* _Directions_: Work through the records below, line by line, and say how many lines include "gear", with nothing else.

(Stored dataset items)
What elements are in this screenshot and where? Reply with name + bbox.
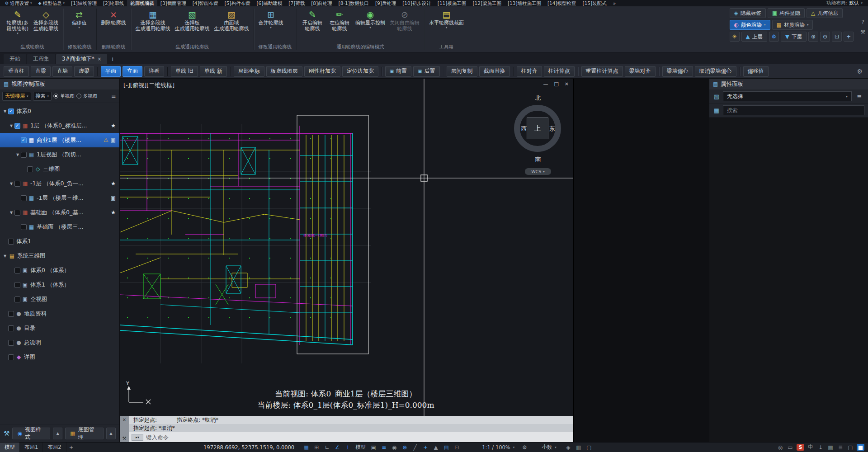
pan-icon[interactable]: + (844, 32, 854, 42)
toolbar-button[interactable]: 柱对齐 (517, 66, 542, 77)
toolbar-button[interactable]: 局部坐标 (234, 66, 264, 77)
rows-icon[interactable]: ≣ (836, 443, 845, 452)
tree-item[interactable]: ▦商业1层 （楼层...⚠▣ (0, 133, 119, 147)
visibility-checkbox[interactable] (27, 166, 33, 172)
settings-gear-icon[interactable]: ⚙ (520, 443, 529, 452)
visibility-checkbox[interactable] (8, 325, 14, 331)
visibility-checkbox[interactable] (14, 181, 20, 187)
menu-item[interactable]: [3]截面管理 (157, 0, 189, 6)
tree-item[interactable]: ▼体系0 (0, 104, 119, 118)
ribbon-button-select-polyline[interactable]: ◇选择多段线生成轮廓线 (32, 8, 60, 33)
menu-item[interactable]: ⚙通用设置▾ (2, 0, 35, 6)
tree-item[interactable]: ●目录 (0, 321, 119, 335)
tree-item[interactable]: ▣体系1 （体系） (0, 278, 119, 292)
ribbon-button-offset[interactable]: ⇄偏移值▾ (66, 8, 92, 30)
tree-item[interactable]: ▼▦1层视图 （剖切... (0, 147, 119, 162)
toolbar-button[interactable]: 柱计算点 (544, 66, 575, 77)
zoom-ext-icon[interactable]: ⊡ (832, 32, 842, 42)
menu-item[interactable]: [8]前处理 (308, 0, 335, 6)
visibility-checkbox[interactable] (8, 311, 14, 317)
toolbar-button[interactable]: 垂直柱 (4, 66, 29, 77)
visibility-checkbox[interactable] (14, 297, 20, 302)
layer-down-button[interactable]: ▼下层 (781, 32, 807, 42)
tree-item[interactable]: ▼▥-1层 （体系0_负一...★ (0, 176, 119, 191)
menu-item[interactable]: [14]模型检查 (544, 0, 580, 6)
menu-item[interactable]: [10]初步设计 (399, 0, 434, 6)
drawing-viewport[interactable]: 体(楼层)--1层(2)Y [-][俯视][二维线框] —□× 上 北 南 西 … (120, 79, 573, 442)
layout-tab[interactable]: 布局2 (43, 443, 66, 452)
visibility-checkbox[interactable] (8, 354, 14, 360)
ribbon-button-gen-from-slab[interactable]: ▧选择板生成通用轮廓线 (173, 8, 212, 33)
menu-item[interactable]: [12]梁施工图 (469, 0, 505, 6)
toolbar-button[interactable]: 单线 新 (200, 66, 227, 77)
ribbon-button-gen-from-polyline[interactable]: ▦选择多段线生成通用轮廓线 (134, 8, 172, 33)
download-icon[interactable]: ↓ (816, 443, 825, 452)
ribbon-button-horiz-section[interactable]: ▤水平轮廓线截面▾ (427, 8, 466, 30)
toolbar-button[interactable]: 刚性杆加宽 (304, 66, 340, 77)
selection-dropdown[interactable]: 无选择 ▾ (723, 91, 852, 101)
ribbon-button-component[interactable]: ▣构件显隐 (768, 8, 805, 18)
ribbon-button-geometry[interactable]: △几何信息 (807, 8, 843, 18)
toolbar-button[interactable]: 梁墙对齐 (625, 66, 656, 77)
cursor-coordinates[interactable]: 197288.6692, 52375.1519, 0.0000 (203, 444, 294, 451)
toolbar-button[interactable]: 虚梁 (74, 66, 94, 77)
ribbon-button-tag[interactable]: ◈隐藏标签 (730, 8, 766, 18)
toolbar-button[interactable]: 立面 (123, 66, 142, 77)
visibility-checkbox[interactable] (14, 282, 20, 288)
ribbon-button-gen-from-region[interactable]: ▨由面域生成通用轮廓线 (212, 8, 251, 33)
floor-filter-dropdown[interactable]: 无锁楼层 ▾ (2, 92, 31, 101)
visibility-checkbox[interactable] (14, 123, 20, 129)
workspace-icon[interactable]: ▤ (442, 443, 451, 452)
fullscreen-icon[interactable]: ▢ (846, 443, 855, 452)
close-icon[interactable]: × (123, 417, 126, 422)
hamburger-menu-icon[interactable]: ≡ (111, 93, 117, 99)
menu-item[interactable]: [15]装配式 (580, 0, 610, 6)
toolbar-settings-gear-icon[interactable]: ⚙ (857, 68, 864, 75)
polar-tracking-icon[interactable]: ∠ (333, 443, 342, 452)
menu-item[interactable]: ◆模型信息▾ (35, 0, 68, 6)
visibility-checkbox[interactable] (8, 239, 14, 245)
maximize-icon[interactable]: □ (554, 81, 558, 87)
tree-item[interactable]: ◇三维图 (0, 162, 119, 176)
tree-item[interactable]: ▼▤系统三维图 (0, 249, 119, 263)
toolbar-button[interactable]: 层间复制 (447, 66, 477, 77)
view-cube-south[interactable]: 南 (504, 155, 572, 164)
favorite-star-icon[interactable]: ★ (111, 209, 116, 216)
menu-item[interactable]: [2]轮廓线 (100, 0, 127, 6)
layout-tab[interactable]: 布局1 (20, 443, 43, 452)
command-prompt-icon[interactable]: ▸▾ (132, 434, 143, 441)
visibility-checkbox[interactable] (21, 195, 27, 201)
isolate-objects-icon[interactable]: ◈ (564, 443, 573, 452)
snap-icon[interactable]: ▦ (302, 443, 311, 452)
tree-item[interactable]: ▣全视图 (0, 292, 119, 306)
help-icon[interactable]: ? (861, 19, 864, 25)
isoplane-icon[interactable]: ╱ (410, 443, 420, 452)
toolbar-button[interactable]: 直梁 (31, 66, 51, 77)
layer-up-button[interactable]: ▲上层 (741, 32, 767, 42)
hatch-toggle-icon[interactable]: ▥ (574, 443, 583, 452)
base-map-button[interactable]: ▦ 底图管理 (65, 428, 104, 439)
wrench-icon[interactable]: ⚒ (123, 436, 127, 441)
annotation-scale-icon[interactable]: ▲ (431, 443, 440, 452)
tree-item[interactable]: ▣体系0 （体系） (0, 263, 119, 278)
wrench-icon[interactable]: ⚒ (860, 29, 865, 35)
toolbar-button[interactable]: 定位边加宽 (342, 66, 378, 77)
menu-item[interactable]: [6]辅助建模 (253, 0, 285, 6)
menu-item[interactable]: [4]智能布置 (189, 0, 222, 6)
visibility-checkbox[interactable] (8, 108, 14, 114)
lineweight-icon[interactable]: ≡ (379, 443, 388, 452)
toolbar-button[interactable]: 重置柱计算点 (581, 66, 623, 77)
sun-icon[interactable]: ☀ (730, 32, 740, 42)
favorite-star-icon[interactable]: ★ (111, 180, 116, 187)
menu-item[interactable]: [7]荷载 (285, 0, 308, 6)
property-search-input[interactable] (723, 105, 864, 115)
s-logo-icon[interactable]: S (797, 444, 804, 451)
menu-item[interactable]: [5]构件布置 (222, 0, 254, 6)
toolbar-button[interactable]: ▣后置 (413, 66, 439, 77)
ribbon-button-polyline-draw[interactable]: ✎轮廓线(多段线绘制)▾ (5, 8, 31, 36)
document-tab[interactable]: 开始 (4, 54, 26, 64)
ribbon-button-color[interactable]: ◐颜色渲染▾ (730, 20, 770, 30)
single-view-radio[interactable] (53, 94, 58, 99)
units-icon[interactable]: ⊡ (452, 443, 461, 452)
view-style-expand-button[interactable]: ▲ (53, 428, 62, 439)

* _Answer area_: 2